In 1712, he was awarded an MD degree from King's College, the University of Aberdeen.

On 1 December 1712, he was made a Fellow of the Royal Society of London List of fellows of the Royal Society elected in 1712

==Publications==
Note that all of the articles written by Blair for the Royal Society are available online at
- Osteographia Elephantina: or, A Full and Exact Description of All the Bones of an Elephant, Which Died Near Dundee, April the 27th, 1706. With Their Several Dimensions. Communicated in a Letter to Dr. Hans Sloane, R.S.Secr. By Mr Patrick Blair, Surgeon, &c (in: Philosophical Transactions of the Royal Society, Vol.27, No.326, pp. 53–116. 1710; and Vol.27, No.327, pp. 117–168. 1710)
- The same, published in book form, London (G. Strahan) 1713.
- An account of the asbestos, or lapis amiantus, found in the high-lands of Scotland. (in: Philosophical Transactions of the Royal Society, Vol.27, No.333, pp. 434–436. 1710)
- Miscellaneous Observations in the Practice of Physick, Anatomy and Surgery: With New and Curious Remarks in Botany. London (W. Mears) 1718
- An account of the dissection of a child. Communicated in a letter to Dr. Brook Taylor, R.S.Secr. (in: Philosophical Transactions of the Royal Society, Vol.30, No.353, pp. 631ff. 1719)
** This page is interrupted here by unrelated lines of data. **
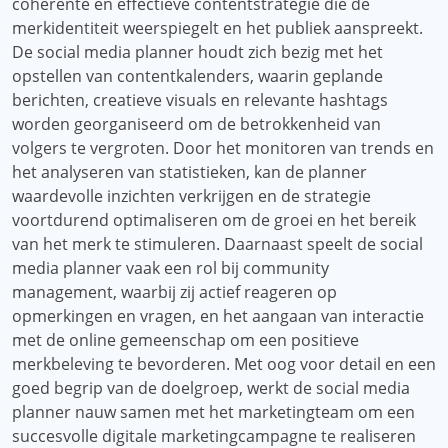
coherente en effectieve contentstrategie die de
merkidentiteit weerspiegelt en het publiek aanspreekt.
De social media planner houdt zich bezig met het
opstellen van contentkalenders, waarin geplande
berichten, creatieve visuals en relevante hashtags
worden georganiseerd om de betrokkenheid van
volgers te vergroten. Door het monitoren van trends en
het analyseren van statistieken, kan de planner
waardevolle inzichten verkrijgen en de strategie
voortdurend optimaliseren om de groei en het bereik
van het merk te stimuleren. Daarnaast speelt de social
media planner vaak een rol bij community
management, waarbij zij actief reageren op
opmerkingen en vragen, en het aangaan van interactie
met de online gemeenschap om een positieve
merkbeleving te bevorderen. Met oog voor detail en een
goed begrip van de doelgroep, werkt de social media
planner nauw samen met het marketingteam om een
succesvolle digitale marketingcampagne te realiseren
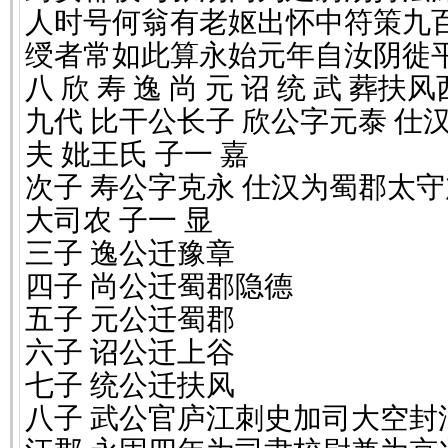
人时号何翁有老妪出怀中符策九
绶者常如此算永始元年自汝阴徙平
八 欣 寿 逸 尚 元 诏 统 武 葬
九代 比干公长子 欣公字元泰 
夫 妣王氏 子一 嘉
次子 寿公字克永 仕汉为蜀郡太
大司农 子一 显
三子 逸公迁豫章
四子 尚公迁蜀郡隐德
五子 元公迁蜀郡
六子 诏公迁上谷
七子 统公迁扶风
八子 武公官庐江刺史加司大空封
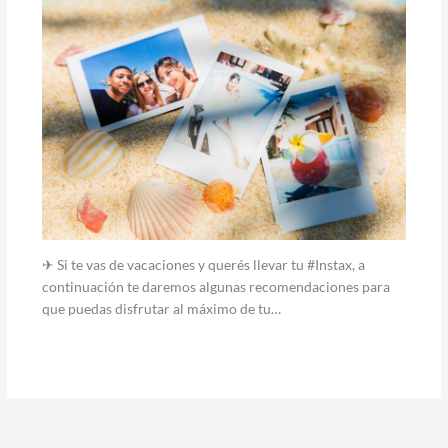
✈ Si te vas de vacaciones y querés llevar tu #Instax, a
continuación te daremos algunas recomendaciones para
que puedas disfrutar al máximo de tu…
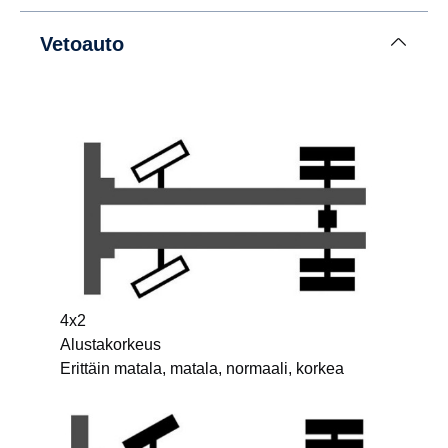
Vetoauto
4x2
Alustakorkeus
Erittäin matala, matala, normaali, korkea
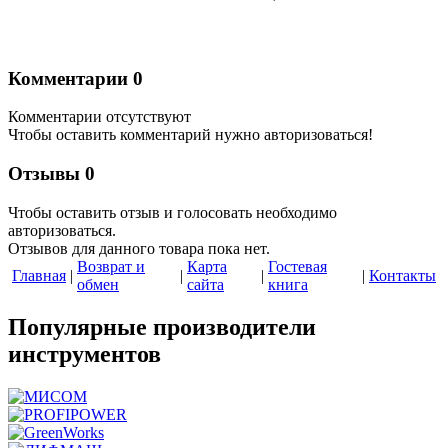
Комментарии
0
Комментарии отсутствуют
Чтобы оставить комментарий нужно авторизоваться!
Отзывы
0
Чтобы оcтавить отзыв и голосовать необходимо
авторизоваться.
Отзывов для данного товара пока нет.
Возврат и
Карта
Гостевая
Главная
|
|
|
|
Контакты
обмен
сайта
книга
Популярные производители
инструментов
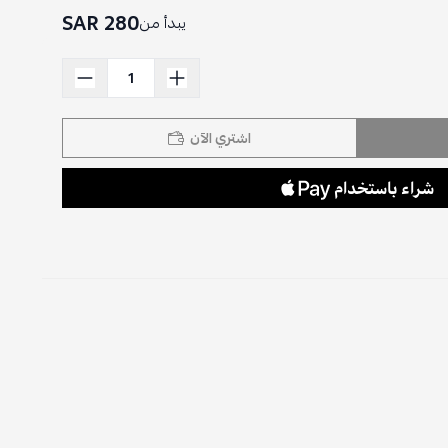
280 SAR
يبدأ من
اشتري الآن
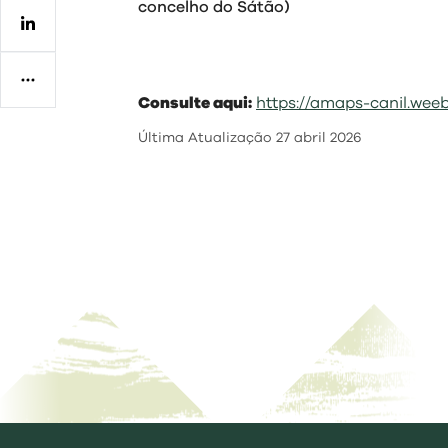
concelho do Sátão)
Regulamentos
Consulte aqui:
https://amaps-canil.wee
Última Atualização
27 abril 2026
- A Description of the Organ of Hearing in the Elephant etc. (in: Philosophical Transactions of the Royal Society, Vol.30, No.358, pp. 865–898. 1719)
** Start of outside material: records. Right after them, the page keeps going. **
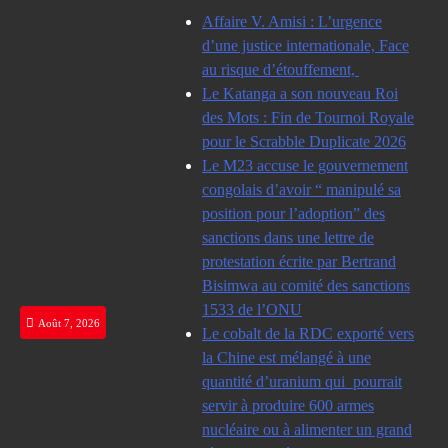
Skip
Affaire V. Amisi : L’urgence
to
d’une justice internationale, Face
content
au risque d’étouffement,
Le Katanga a son nouveau Roi
des Mots : Fin de Tournoi Royale
pour le Scrabble Duplicate 2026
Le M23 accuse le gouvernement
congolais d’avoir “ manipulé sa
position pour l’adoption” des
sanctions dans une lettre de
protestation écrite par Bertrand
Bisimwa au comité des sanctions
1533 de l’ONU
Août 7, 2026
Le cobalt de la RDC exporté vers
la Chine est mélangé à une
quantité d’uranium qui pourrait
servir à produire 600 armes
nucléaire ou à alimenter un grand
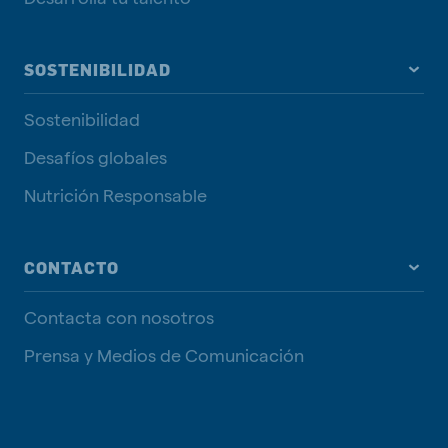
SOSTENIBILIDAD
Sostenibilidad
Desafíos globales
Nutrición Responsable
CONTACTO
Contacta con nosotros
Prensa y Medios de Comunicación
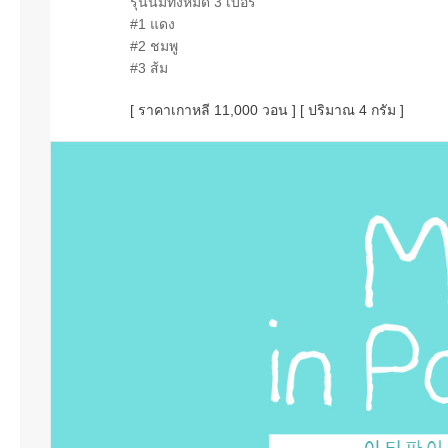
รุ่นนี้มีทั้งหมด 3 เบอร์
#1 แดง
#2 ชมพู
#3 ส้ม
[ ราคาเกาหลี 11,000 วอน ] [ ปริมาณ 4 กรัม ]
- Botanick Essays: In Two Parts ... London (W. & J. Innis) 1720
- Copy of an affidavit made in Scotland, concerning a boy's living a considerable time without food. Communicated by Patrick Blair, M.D. F.R.S (in: Philosophical Transactions of the Royal Society, Vol.31, No.364, pp. 28–30. 1721)
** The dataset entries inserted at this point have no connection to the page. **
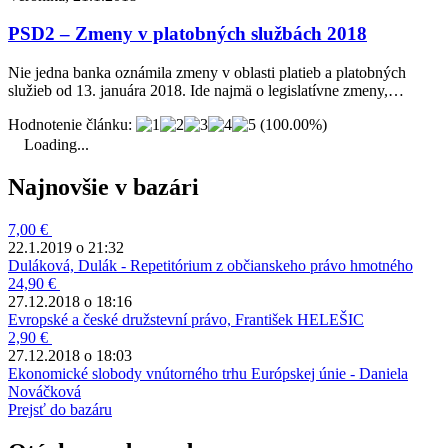
PSD2 – Zmeny v platobných službách 2018
Nie jedna banka oznámila zmeny v oblasti platieb a platobných
služieb od 13. januára 2018. Ide najmä o legislatívne zmeny,…
Hodnotenie článku:
(100.00%)
Loading...
Najnovšie v bazári
7,00 €
22.1.2019 o 21:32
Duláková, Dulák - Repetitórium z občianskeho právo hmotného
24,90 €
27.12.2018 o 18:16
Evropské a české družstevní právo, František HELEŠIC
2,90 €
27.12.2018 o 18:03
Ekonomické slobody vnútorného trhu Európskej únie - Daniela
Nováčková
Prejsť do bazáru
- A discourse concerning a method of discovering the Virtues of Plants by their external structure, By Patrick Blair, M.D. F.R.S (in: Philosophical Transactions of the Royal Society, Vol.31, No.364, pp. 30–38. 1721)
- Observations upon the generation of plants, in a letter to Sir Hans Sloane, etc. By Patrick Blair, M.D. F.R.S (in: Philosophical Transactions of the Royal Society, Vol.31, No.369, pp. 216–221. 1721)
- Pharmaco-Botanologia, an Alphabetical and Classical Dissertation on all the British Indigenous and Garden Plants of the New London Dispensatory. London (G. Strahan) 1723–28

==Recognition==
Patrick Blair Place within the Ninewells Hospital site in west Dundee is named in his honour.